When I groomed dogs, I noticed a wide range of tipping behaviours in the Grooming Salon. Some people leave nice, big tips - which are gratefully accepted. Some people leave a dollar or two, which is still a very nice token of appreciation, and never considered cheap. Yet a lot of folks don’t tip at all, even when it’s apparent that they are very pleased with the services rendered. 
Grooming is a skilled trade that takes years of perfecting to get right. There are the five basic clips - body contour, hand scissoring (poodle, bichon), the bladed body/fuller leg (schnauzer), short-legged terrier (westie, cairn terrier, scottie), long-legged terrier (wire fox, airdale), and sporting clip (cocker, springer). And then there are the myriad variations on these themes that make up both the extreme end (show clips), to the casual end (pet and so-called “puppy” clips).

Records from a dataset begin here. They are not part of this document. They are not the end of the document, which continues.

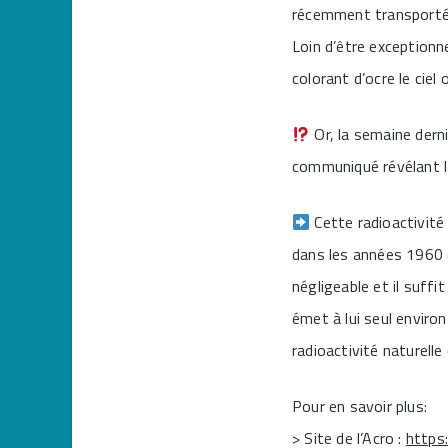
récemment transporté s
Loin d’être exceptionn
colorant d’ocre le ciel
Or, la semaine derni
communiqué révélant l
Cette radioactivité 
dans les années 1960 
négligeable et il suffi
émet à lui seul environ
radioactivité naturell
Pour en savoir plus:
> Site de l’Acro :
https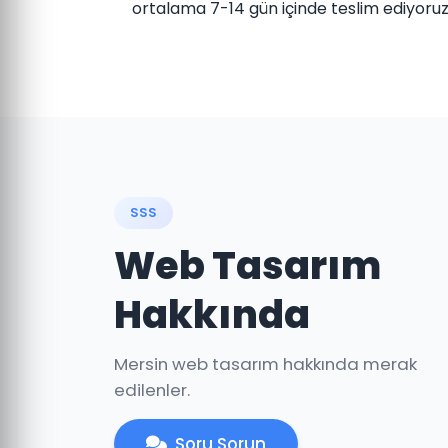
ortalama 7-14 gün içinde teslim ediyoruz
SSS
Web Tasarım
Hakkında
Mersin web tasarım hakkında merak
edilenler.
Soru Sorun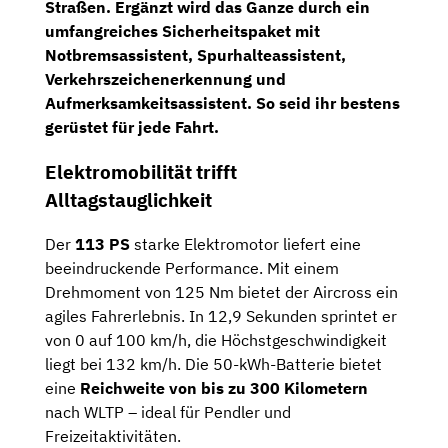
Straßen. Ergänzt wird das Ganze durch ein
umfangreiches Sicherheitspaket mit
Notbremsassistent, Spurhalteassistent,
Verkehrszeichenerkennung und
Aufmerksamkeitsassistent. So seid ihr bestens
gerüstet für jede Fahrt.
Elektromobilität trifft
Alltagstauglichkeit
Der
113 PS
starke Elektromotor liefert eine
beeindruckende Performance. Mit einem
Drehmoment von 125 Nm bietet der Aircross ein
agiles Fahrerlebnis. In 12,9 Sekunden sprintet er
von 0 auf 100 km/h, die Höchstgeschwindigkeit
liegt bei 132 km/h. Die 50-kWh-Batterie bietet
eine
Reichweite von bis zu 300 Kilometern
nach WLTP – ideal für Pendler und
Freizeitaktivitäten.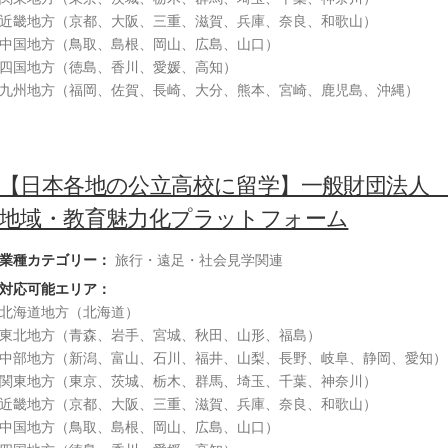
近畿地方（京都、大阪、三重、滋賀、兵庫、奈良、和歌山）
中国地方（鳥取、島根、岡山、広島、山口）
四国地方（徳島、香川、愛媛、高知）
九州地方（福岡、佐賀、長崎、大分、熊本、宮崎、鹿児島、沖縄）
【日本各地の公立高校に留学】一般財団法
地域・教育魅力化プラットフォーム
業種カテゴリー：
旅行・遠足・社会見学関連
対応可能エリア：
北海道地方（北海道）
東北地方（青森、岩手、宮城、秋田、山形、福島）
中部地方（新潟、富山、石川、福井、山梨、長野、岐阜、静岡、愛知）
関東地方（東京、茨城、栃木、群馬、埼玉、千葉、神奈川）
近畿地方（京都、大阪、三重、滋賀、兵庫、奈良、和歌山）
中国地方（鳥取、島根、岡山、広島、山口）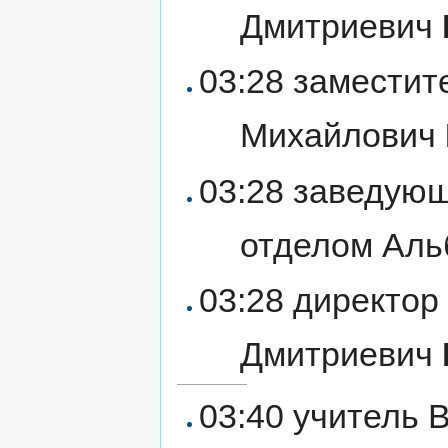
Дмитриевич
03:28 замести
Михайлович
03:28 заведую
отделом Аль
03:28 директор
Дмитриевич
03:40 учитель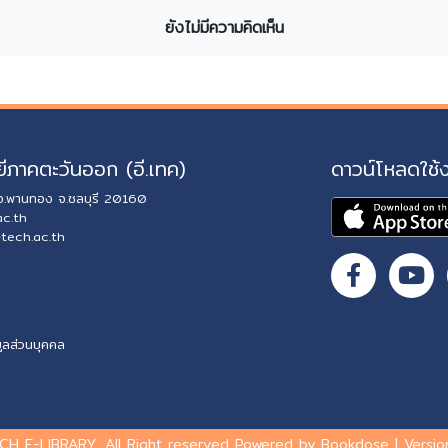
ยังไม่มีความคิดเห็น
ีภาคตะวันออก (อี.เทค)
ดาวน์โหลดใช้
 อ.พานทอง จ.ชลบุรี 20160
ac.th
-tech.ac.th
ูลส่วนบุคคล
CH E-LIBRARY. All Right reserved Powered by Bookdose | Version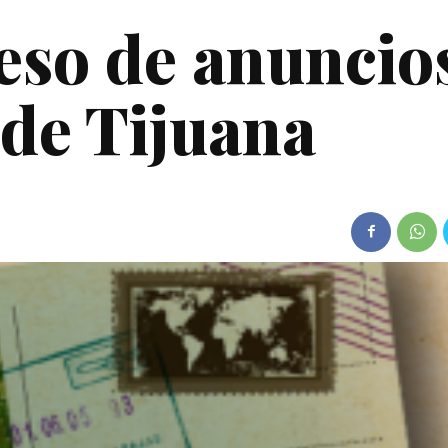
eso de anuncio
 de Tijuana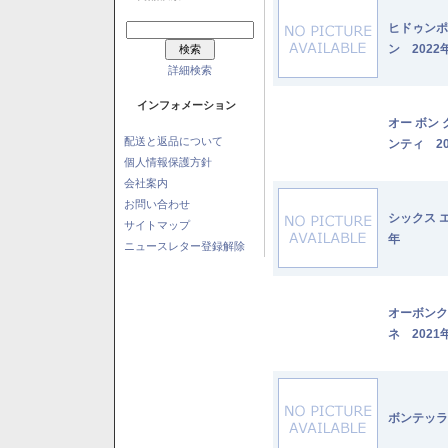
ヒドゥンポ
ン 2022
詳細検索
インフォメーション
オー ボン
配送と返品について
ンティ 20
個人情報保護方針
会社案内
お問い合わせ
シックス 
サイトマップ
年
ニュースレター登録解除
オーボンク
ネ 2021
ボンテッラ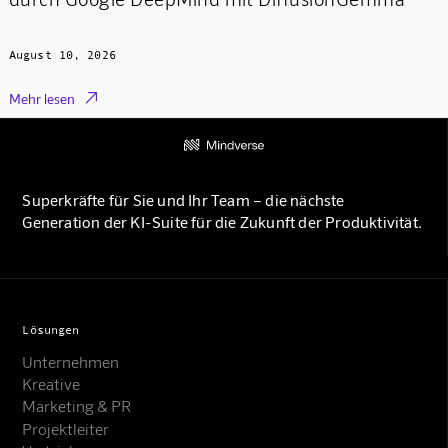
August 10, 2026

Mehr lesen
Superkräfte für Sie und Ihr Team – die nächste
Generation der KI-Suite für die Zukunft der Produktivität.
Lösungen
Unternehmen
Kreative
Marketing & PR
Projektleiter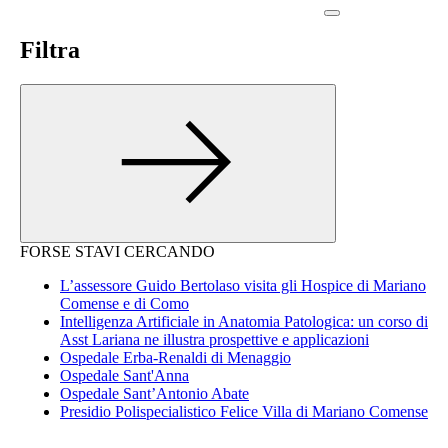
Filtra
FORSE STAVI CERCANDO
L’assessore Guido Bertolaso visita gli Hospice di Mariano
Comense e di Como
Intelligenza Artificiale in Anatomia Patologica: un corso di
Asst Lariana ne illustra prospettive e applicazioni
Ospedale Erba-Renaldi di Menaggio
Ospedale Sant'Anna
Ospedale Sant’Antonio Abate
Presidio Polispecialistico Felice Villa di Mariano Comense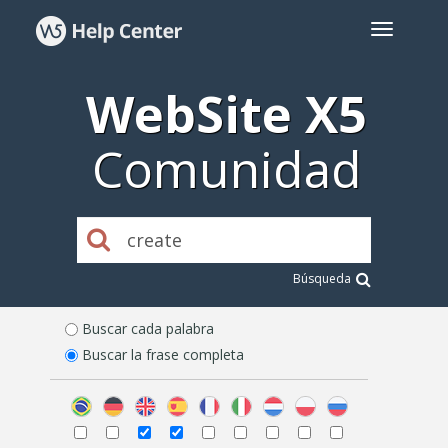
WebSite X5
Comunidad
Búsqueda
Buscar cada palabra
Buscar la frase completa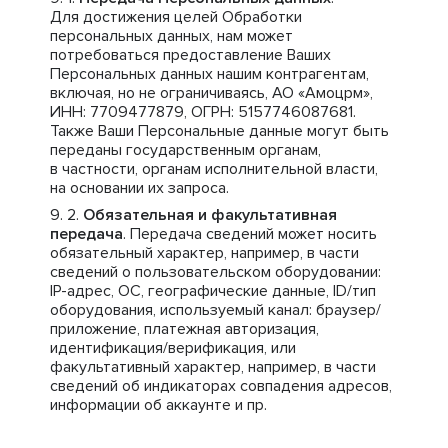
Для достижения целей Обработки
персональных данных, нам может
потребоваться предоставление Ваших
Персональных данных нашим контрагентам,
включая, но не ограничиваясь, АО «Амоцрм»,
ИНН: 7709477879, ОГРН: 5157746087681.
Также Ваши Персональные данные могут быть
переданы государственным органам,
в частности, органам исполнительной власти,
на основании их запроса.
Обязательная и факультативная
передача
. Передача сведений может носить
обязательный характер, например, в части
сведений о пользовательском оборудовании:
IP-адрес, ОС, географические данные, ID/тип
оборудования, используемый канал: браузер/
приложение, платежная авторизация,
идентификация/верификация, или
факультативный характер, например, в части
сведений об индикаторах совпадения адресов,
информации об аккаунте и пр.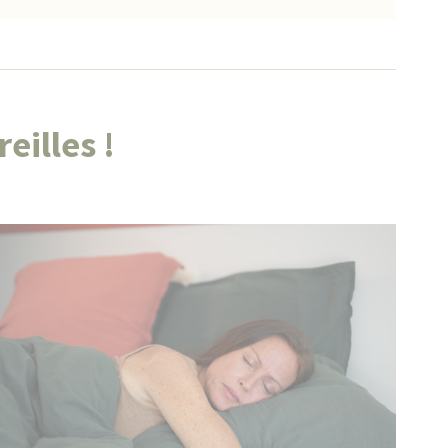
eilles !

The groomer must be skilled with both shear and clipper blade, dog handling, nail trimming, dematting tools, body washing and, of course, blowdrying techniques. She must be able to quickly analyze a pet’s skin and coat condition to select the proper shampoo and conditioner. There are as many kinds of treatments for dogs as their are for your own hair - from hypoallergenic oatmeal brands, to medicated dandruff shampoos, to those designed to brighten white fur or deodorize strong musky dog odors. She must be able to assess the condition of mats in the fur and recommend a proper cut to work with the owner’s own daily care regime.

Groomers can help an owner with questions about proper canine nutrition (a poor diet shows up on the skin first), show how to properly brush out the coat, and even help the owner develop a proper toothbrushing routine for their favorite furry friend.

Since the groomer works intimately with each dog over a series of hours, they can alert the owners to changes in the dog’s behaviours and body. Groomers might be the first to notice an oozing sore which might require a vet’s attention, cut a dew claw before it can grow around and into the footpad, note changes in warts and old wounds, and pull out thorns from doggie toes that could have become staph infections in time.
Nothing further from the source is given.